La basse est un instrument connu pour le côté groove. Est-ce que plus de basse, ça veut dire plus de groove ?

Je ne sais pas. Je pense que le groove de Charge, c’est complètement Lionnel qui l’apporte, parce que moi, avant lui, je pense qu’il y avait un truc assez froid, je ne sais pas si j’apporte du groove dans Charge. Je ne sais pas si deux basses apportent plus de groove, mais en tout cas, heureusement qu’il y a Lionnel pour l’apporter.

En termes de son, c’est indéniable que la basse va sur des fréquences graves. Est-ce qu’en termes de production, vous êtes du coup obligés de compenser ça avec le jeu de Sacha, ou alors en mettant plus d’aigus, par exemple ?

Peut-être que moi, je suis plus dans les médiums. Mais je ne pense pas que nous ayons demandé à Sacha de s’adapter à la contrainte des deux basses. Je pense que lui est vraiment resté dans son domaine, comme s’il y avait une deuxième guitare rythmique. Après, le plus gros travail du son a peut-être été fait sur moi, pour justement bien trouver ma place entre la guitare de Sacha et la basse de Lionnel. Je ne pense pas que Sacha ait eu un boulot particulier. Là, je parle d’un point de vue extérieur, parce que c’est vraiment Francis qui a tout fait, et du coup ça ressort bien dans l’album. Mais je ne pense pas qu’il y ait eu beaucoup de boulot sur les autres instruments, je pense que c’était surtout par rapport à moi et à ma place.

« J’écoute beaucoup Metallica, alors c’est peut-être le jeu de Hetfield à la guitare qui m’a influencé à la basse. »

Malgré tout ça, est ce que ça change quelque chose pour Sacha niveau guitare, dans son jeu, sa manière d’aborder les morceaux, etc. ?
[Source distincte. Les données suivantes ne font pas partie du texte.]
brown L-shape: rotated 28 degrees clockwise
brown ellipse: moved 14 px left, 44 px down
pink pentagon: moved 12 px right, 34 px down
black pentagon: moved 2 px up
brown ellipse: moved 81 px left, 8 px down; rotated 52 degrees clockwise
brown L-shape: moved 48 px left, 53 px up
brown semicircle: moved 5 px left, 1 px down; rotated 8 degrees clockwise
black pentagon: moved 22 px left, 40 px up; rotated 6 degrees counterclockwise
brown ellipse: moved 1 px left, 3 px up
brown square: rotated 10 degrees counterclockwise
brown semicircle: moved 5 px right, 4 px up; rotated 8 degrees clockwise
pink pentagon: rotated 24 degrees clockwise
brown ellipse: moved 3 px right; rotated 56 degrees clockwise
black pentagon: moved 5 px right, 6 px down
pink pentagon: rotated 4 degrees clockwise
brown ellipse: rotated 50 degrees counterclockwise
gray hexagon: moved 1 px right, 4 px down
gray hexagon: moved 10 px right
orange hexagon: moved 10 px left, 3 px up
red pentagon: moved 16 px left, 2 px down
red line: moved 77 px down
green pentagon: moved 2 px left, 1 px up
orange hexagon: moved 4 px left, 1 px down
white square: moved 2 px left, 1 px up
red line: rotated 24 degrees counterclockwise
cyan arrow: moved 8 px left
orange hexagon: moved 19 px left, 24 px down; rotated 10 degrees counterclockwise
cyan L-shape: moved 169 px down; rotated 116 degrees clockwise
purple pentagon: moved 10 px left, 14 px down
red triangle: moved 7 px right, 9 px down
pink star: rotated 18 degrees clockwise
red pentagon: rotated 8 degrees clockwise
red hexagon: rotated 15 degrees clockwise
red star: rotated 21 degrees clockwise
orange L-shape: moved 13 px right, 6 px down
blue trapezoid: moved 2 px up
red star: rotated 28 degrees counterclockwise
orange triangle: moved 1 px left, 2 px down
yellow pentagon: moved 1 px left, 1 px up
Je pense que grâce à moi, vu que je m’occupe essentiellement de la rythmique, ça lui laisse une certaine liberté pour ses solos, pour les gimmicks qu’il trouve sur les riffs, etc. Nous sommes tous les deux à apporter des riffs. Loïc le batteur peut parfois prendre une guitare et une basse pour en trouver aussi. Lionnel peut par certaines lignes de basse conduire à la création d’un morceau, en donner les grandes lignes. Mais Sacha et moi amenons pas mal de riffs. Le maître mot dans Charge, c’est d’être accrocheur. Il faut que la ligne de chant, les riffs soient accrocheurs, il ne faut pas que ce soit des morceaux longs mais des morceaux courts, nous donnons toutes les informations d’entrée, comme tu l’as dit par rapport au nom du groupe. Du coup, Sacha, par rapport à son instrument, ça lui laisse une certaine liberté pour tout ce qu’il fait. Donc il n’a pas la contrainte de la rythmique, comme lorsque dans un trio, il y a une guitare, une basse, une batterie, et que la guitare doit quand même assurer la rythmique minimum et faire quelques solos de temps en temps. Tandis que là, je pense qu’il a plus de liberté, comme s’il y avait une deuxième guitare rythmique, pour faire ses solos etc.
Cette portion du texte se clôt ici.